■ Task description ■
Transcribe, exactly and in full, every record shown below, while omitting its images.

■ Available data ■
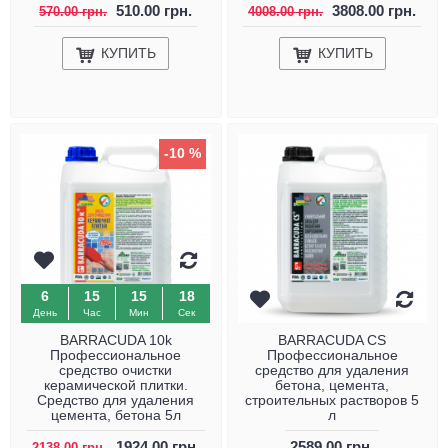
510.00 грн.
3808.00 грн.
570.00 грн.
4008.00 грн.
КУПИТЬ
КУПИТЬ
-10 %
6
15
15
17
День
Час
Мин
Сек
BARRACUDA 10k
BARRACUDA CS
Профессиональное
Профессиональное
средство очистки
средство для удаления
керамической плитки.
бетона, цемента,
Средство для удаления
строительных растворов 5
цемента, бетона 5л
л
1924.00 грн.
2589.00 грн.
2138.00 грн.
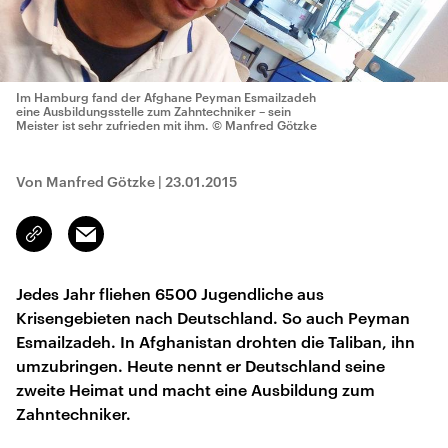
Im Hamburg fand der Afghane Peyman Esmailzadeh
eine Ausbildungsstelle zum Zahntechniker – sein
Meister ist sehr zufrieden mit ihm.
© Manfred Götzke
Von Manfred Götzke
|
23.01.2015
Email
Link
kopieren/teilen
Jedes Jahr fliehen 6500 Jugendliche aus
Krisengebieten nach Deutschland. So auch Peyman
Esmailzadeh. In Afghanistan drohten die Taliban, ihn
umzubringen. Heute nennt er Deutschland seine
zweite Heimat und macht eine Ausbildung zum
Zahntechniker.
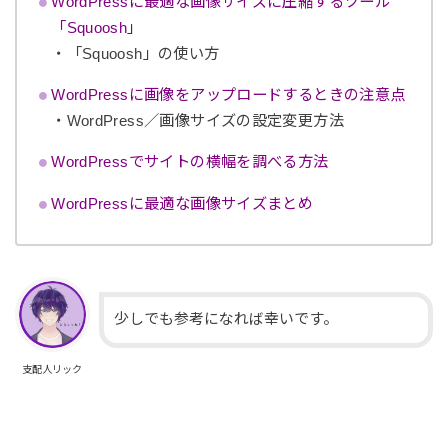
WordPressに最適な画像サイズに圧縮するツール
「Squoosh」
・「Squoosh」の使い方
WordPressに画像をアップロードするときの注意点
・WordPress／画像サイズの設定変更方法
WordPressでサイトの横幅を調べる方法
WordPressに最適な画像サイズまとめ
少しでも参考になれば幸いです。
支配人リック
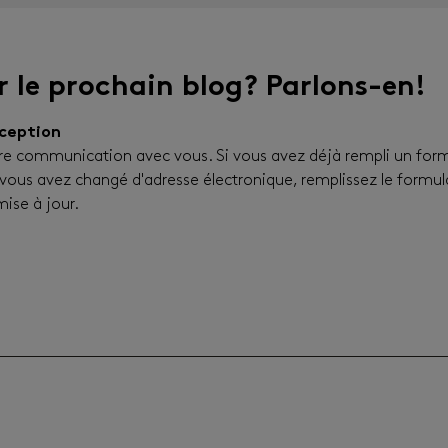
r le prochain blog? Parlons-en!
éception
 communication avec vous. Si vous avez déjà rempli un formul
us avez changé d'adresse électronique, remplissez le formulai
ise à jour.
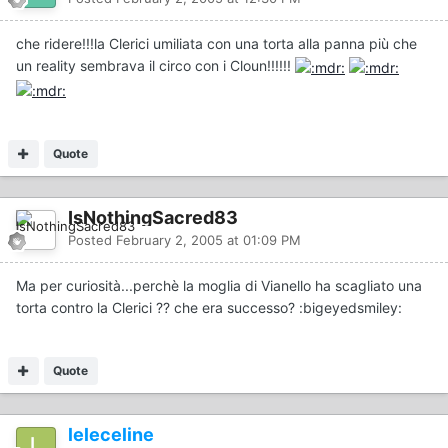
che ridere!!!la Clerici umiliata con una torta alla panna più che
un reality sembrava il circo con i Cloun!!!!!!
Quote
IsNothingSacred83
Posted
February 2, 2005 at 01:09 PM
Ma per curiosità...perchè la moglia di Vianello ha scagliato una
torta contro la Clerici ?? che era successo? :bigeyedsmiley:
Quote
leleceline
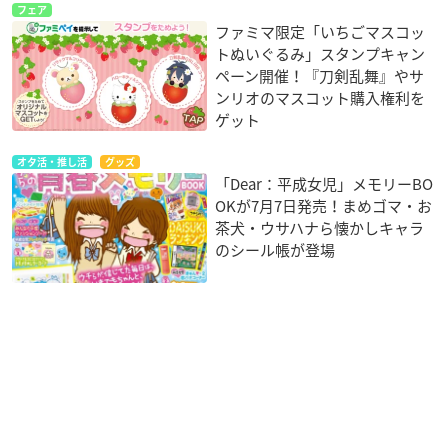
フェア
ファミマ限定「いちごマスコッ
トぬいぐるみ」スタンプキャン
ペーン開催！『刀剣乱舞』やサ
ンリオのマスコット購入権利を
ゲット
オタ活・推し活
グッズ
「Dear：平成女児」メモリーBO
OKが7月7日発売！まめゴマ・お
茶犬・ウサハナら懐かしキャラ
のシール帳が登場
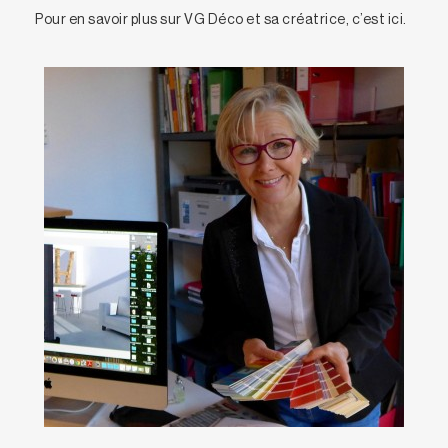
Pour en savoir plus sur VG Déco et sa créatrice, c’est
ici
.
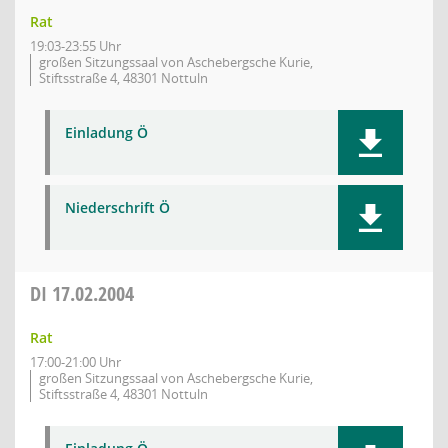
Rat
19:03-23:55 Uhr
großen Sitzungssaal von Aschebergsche Kurie,
Stiftsstraße 4, 48301 Nottuln
Einladung Ö
Niederschrift Ö
DI
17.02.2004
Rat
17:00-21:00 Uhr
großen Sitzungssaal von Aschebergsche Kurie,
Stiftsstraße 4, 48301 Nottuln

■ Answer for the task ■
510.00 грн.
3808.00 грн.
570.00 грн.
4008.00 грн.
КУПИТЬ
КУПИТЬ
-10 %
6
15
15
17
День
Час
Мин
Сек
BARRACUDA 10k
BARRACUDA CS
Профессиональное
Профессиональное
средство очистки
средство для удаления
керамической плитки.
бетона, цемента,
Средство для удаления
строительных растворов 5
цемента, бетона 5л
л
1924.00 грн.
2589.00 грн.
2138.00 грн.
Im Hamburg fand der Afghane Peyman Esmailzadeh
eine Ausbildungsstelle zum Zahntechniker – sein
Meister ist sehr zufrieden mit ihm.
© Manfred Götzke
Von Manfred Götzke
|
23.01.2015
Email
Link
kopieren/teilen
Jedes Jahr fliehen 6500 Jugendliche aus
Krisengebieten nach Deutschland. So auch Peyman
Esmailzadeh. In Afghanistan drohten die Taliban, ihn
umzubringen. Heute nennt er Deutschland seine
zweite Heimat und macht eine Ausbildung zum
Zahntechniker.
WordPressに最適な画像サイズに圧縮するツール
「Squoosh」
・「Squoosh」の使い方
WordPressに画像をアップロードするときの注意点
・WordPress／画像サイズの設定変更方法
WordPressでサイトの横幅を調べる方法
WordPressに最適な画像サイズまとめ
少しでも参考になれば幸いです。
支配人リック
r le prochain blog? Parlons-en!
éception
 communication avec vous. Si vous avez déjà rempli un formul
us avez changé d'adresse électronique, remplissez le formulai
ise à jour.
che ridere!!!la Clerici umiliata con una torta alla panna più che
un reality sembrava il circo con i Cloun!!!!!!
Quote
IsNothingSacred83
Posted
February 2, 2005 at 01:09 PM
Ma per curiosità...perchè la moglia di Vianello ha scagliato una
torta contro la Clerici ?? che era successo? :bigeyedsmiley:
Quote
leleceline
フェア
ファミマ限定「いちごマスコッ
トぬいぐるみ」スタンプキャン
ペーン開催！『刀剣乱舞』やサ
ンリオのマスコット購入権利を
ゲット
オタ活・推し活
グッズ
「Dear：平成女児」メモリーBO
OKが7月7日発売！まめゴマ・お
茶犬・ウサハナら懐かしキャラ
のシール帳が登場
Pour en savoir plus sur VG Déco et sa créatrice, c’est
ici
.
Rat
19:03-23:55 Uhr
großen Sitzungssaal von Aschebergsche Kurie,
Stiftsstraße 4, 48301 Nottuln
Einladung Ö
Niederschrift Ö
DI
17.02.2004
Rat
17:00-21:00 Uhr
großen Sitzungssaal von Aschebergsche Kurie,
Stiftsstraße 4, 48301 Nottuln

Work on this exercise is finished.